Face à la crise sanitaire du covid-19, de nombreux Etats à travers le monde adoptent d’importants programmes de soutien économique. C’est notamment le cas en France. Convaincu que l’action pour le climat, au-delà de la phase d’urgence sanitaire, peut contribuer à soutenir l’activité économique en sortie de crise tout en renforçant la résilience de notre société, I4CE propose dans cette étude un plan de financement public de 7 milliards d’euros par an associé à une trentaine de mesures. Ce plan permet de déclencher annuellement 19 milliards d’euros d’investissements publics et privés favorables au climat.

Conjuguer urgence sanitaire, sauvegarde économique et sortie de crise est possible

Au plus fort de l’urgence sanitaire, la priorité est au ralentissement de l’épidémie, à la continuité des services essentiels au fonctionnement de notre société et à la mobilisation massive du système de santé. Durant cette période, la sauvegarde économique des activités immobilisées passe par la prise en charge du chômage partiel et le soutien à la trésorerie des entreprises. Au-delà de cette phase de « réanimation économique », une stratégie de sortie de crise devra être déployée en mobilisant les leviers de l’action publique, en particulier la capacité d’investissement public et la fiscalité.

Notre conviction est que l’action climatique n’est pas une entrave à la sortie de crise, mais une réponse efficace à la demande de résilience qui émergera, selon toute vraisemblance, dans les sociétés européennes. C’est pourquoi il faut privilégier des leviers qui offrent des bénéfices combinés dans trois domaines :

  1. L’environnement : en gardant une crédibilité dans le Green Deal, en préservant le capital industriel des filières bas-carbone, en adaptant notre économie aux dérèglements climatiques ;
  2. L’économie : en contribuant à la relance de l’activité à court terme et en réduisant la sensibilité à des crises futures : chocs de prix du pétrole, approvisionnement alimentaire et industriel ;
  3. La santé : en réduisant nos fragilités face à des menaces sanitaires, notamment par l’amélioration de la qualité de l’air et la réduction de la précarité énergétique.

Garder le cap sur les objectifs de la Stratégie nationale bas-carbone

Même au regard du choc économique majeur qui se profile, la Stratégie nationale bas-carbone reste un point de repère essentiel dans la mobilisation de l’économie en faveur du climat. Cette stratégie, élaborée par le gouvernement après consultation des parties prenantes et révisée l’an dernier, décrit comment la France entend, pour chaque secteur, réduire ses émissions de gaz à effet de serre (GES). Nous considérons sept secteurs particulièrement importants car ils regroupent les deux tiers des investissements bas-carbone du pays : (1) la rénovation des logements privés, (2) la rénovation des bâtiments tertiaires (publics et privés), (3) le déploiement des voitures bas-carbone, (4) les infrastructures de transport en commun, (5) les infrastructures ferroviaires, (6) les aménagements cyclables, et (7) la production d’électricité renouvelable.
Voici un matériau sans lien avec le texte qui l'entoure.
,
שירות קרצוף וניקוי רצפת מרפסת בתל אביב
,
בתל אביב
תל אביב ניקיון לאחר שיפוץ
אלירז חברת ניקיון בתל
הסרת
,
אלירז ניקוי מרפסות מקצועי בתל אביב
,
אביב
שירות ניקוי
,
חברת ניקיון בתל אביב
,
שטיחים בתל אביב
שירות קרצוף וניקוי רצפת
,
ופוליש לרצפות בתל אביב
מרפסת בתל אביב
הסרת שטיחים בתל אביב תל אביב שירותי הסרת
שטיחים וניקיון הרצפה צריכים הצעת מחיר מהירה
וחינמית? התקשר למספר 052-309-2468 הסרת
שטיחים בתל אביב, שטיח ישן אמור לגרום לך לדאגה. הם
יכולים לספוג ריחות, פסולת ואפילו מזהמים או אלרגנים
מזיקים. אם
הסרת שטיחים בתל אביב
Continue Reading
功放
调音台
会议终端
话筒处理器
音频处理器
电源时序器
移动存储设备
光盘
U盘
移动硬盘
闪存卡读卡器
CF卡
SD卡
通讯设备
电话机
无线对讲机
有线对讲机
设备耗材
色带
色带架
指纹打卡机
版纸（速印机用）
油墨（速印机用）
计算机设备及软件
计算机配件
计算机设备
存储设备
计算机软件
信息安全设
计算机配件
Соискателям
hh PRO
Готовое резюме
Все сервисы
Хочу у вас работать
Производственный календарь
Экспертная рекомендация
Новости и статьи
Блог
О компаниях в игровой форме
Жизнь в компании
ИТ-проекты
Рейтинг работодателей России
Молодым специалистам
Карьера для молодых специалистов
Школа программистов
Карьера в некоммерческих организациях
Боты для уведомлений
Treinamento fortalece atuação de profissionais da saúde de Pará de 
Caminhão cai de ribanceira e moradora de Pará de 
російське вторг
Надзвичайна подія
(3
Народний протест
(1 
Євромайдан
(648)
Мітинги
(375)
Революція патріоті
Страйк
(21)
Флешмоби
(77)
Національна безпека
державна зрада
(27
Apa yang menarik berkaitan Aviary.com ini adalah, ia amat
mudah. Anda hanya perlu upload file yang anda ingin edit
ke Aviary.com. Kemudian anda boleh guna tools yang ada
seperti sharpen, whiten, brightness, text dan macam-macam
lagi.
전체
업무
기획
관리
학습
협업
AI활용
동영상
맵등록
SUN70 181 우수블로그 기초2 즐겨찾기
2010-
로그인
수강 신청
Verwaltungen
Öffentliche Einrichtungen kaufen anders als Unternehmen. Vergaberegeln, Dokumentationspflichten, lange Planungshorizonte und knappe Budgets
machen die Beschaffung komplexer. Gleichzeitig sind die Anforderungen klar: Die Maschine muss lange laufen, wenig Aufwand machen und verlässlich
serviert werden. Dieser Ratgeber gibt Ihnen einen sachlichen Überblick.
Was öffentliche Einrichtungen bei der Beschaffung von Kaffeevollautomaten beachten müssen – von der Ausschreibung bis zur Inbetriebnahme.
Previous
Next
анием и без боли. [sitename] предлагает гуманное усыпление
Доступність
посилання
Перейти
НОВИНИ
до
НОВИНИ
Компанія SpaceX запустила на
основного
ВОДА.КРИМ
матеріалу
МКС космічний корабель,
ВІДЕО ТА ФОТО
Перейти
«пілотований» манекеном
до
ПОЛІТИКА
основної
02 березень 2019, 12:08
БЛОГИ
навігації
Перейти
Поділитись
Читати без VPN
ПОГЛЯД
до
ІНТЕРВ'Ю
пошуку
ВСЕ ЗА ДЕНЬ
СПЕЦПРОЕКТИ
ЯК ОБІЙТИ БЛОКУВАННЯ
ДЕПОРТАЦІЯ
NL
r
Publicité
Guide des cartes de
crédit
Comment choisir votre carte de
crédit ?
Pour chaque secteur, nous évaluons les objectifs d’investissement exprimés dans la Stratégie nationale bas-carbone, et nous proposons des mesures adaptées pour les atteindre, assorties d’un plan de financement évaluant les contributions des pouvoirs publics, des entreprises, des ménages et des institutions financières.

Fournir une impulsion publique de 7 milliards d’euros par an, pour déclencher 19 milliards d’euros d’investissement annuel

Si on agrège l’ensemble de ces secteurs, le plan de financement repose sur une impulsion publique de 7 milliards d’euros par an jusqu’à 2023, déclenchant 19 milliards d’euros d’investissements annuels en faveur du climat.

  • L’Etat consacrerait 4,3 milliards d’euros par an de plus au soutien des investissements favorables au climat, dont 1,3 milliard d’euros pour la rémunération des producteurs d’électricité renouvelable et 3,3 milliards d’euros pour le cofinancement des ménages, entreprises et collectivités qui entreprennent de nouveaux investissements.
  • Les collectivités augmenteraient leurs investissements et cofinancements de 2,1 milliards d’euros par an. La totalité de cette augmentation pourrait être financée par des instruments spécifiques aux projets, comme des subventions, des certificats d’économies d’énergie (CEE) ou des emprunts auprès des banques publiques et commerciales.
  • Les banques publiques diffuseraient 2,3 milliards d’euros par an d’engagements nouveaux, à destination des entreprises, des collectivités et des sociétés de projet.
En complément de cette action publique, les fournisseurs d’énergie, les entreprises publiques gestionnaires d’infrastructures (comme la RATP et SNCF Réseau) ou les banques commerciales augmenteraient leurs financements favorables au climat sous forme d’investissements ou de prêt aux entreprises et aux ménages.